● **DATA**
○ ○ ○ ○ ○ ○ ○

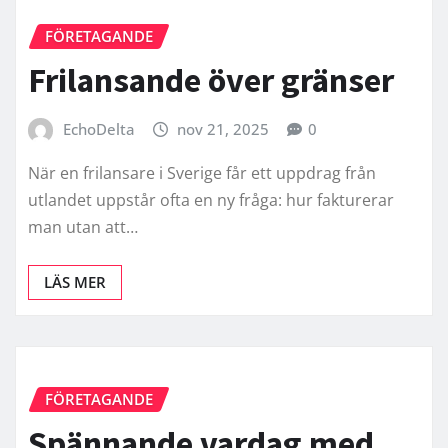
FÖRETAGANDE
Frilansande över gränser
EchoDelta
nov 21, 2025
0
När en frilansare i Sverige får ett uppdrag från
utlandet uppstår ofta en ny fråga: hur fakturerar
man utan att…
LÄS MER
FÖRETAGANDE
Spännande vardag med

○ ○ ○ ○ ○ ○ ○

● **TASK INSTRUCTIONS**
Starting at the line that contains "Frilansande över gränser", copy every line down to the last line of the records above, exactly as written.

● **RESPONSE TO THE EXERCISE**
Frilansande över gränser
EchoDelta
nov 21, 2025
0
När en frilansare i Sverige får ett uppdrag från
utlandet uppstår ofta en ny fråga: hur fakturerar
man utan att…
LÄS MER
FÖRETAGANDE
Spännande vardag med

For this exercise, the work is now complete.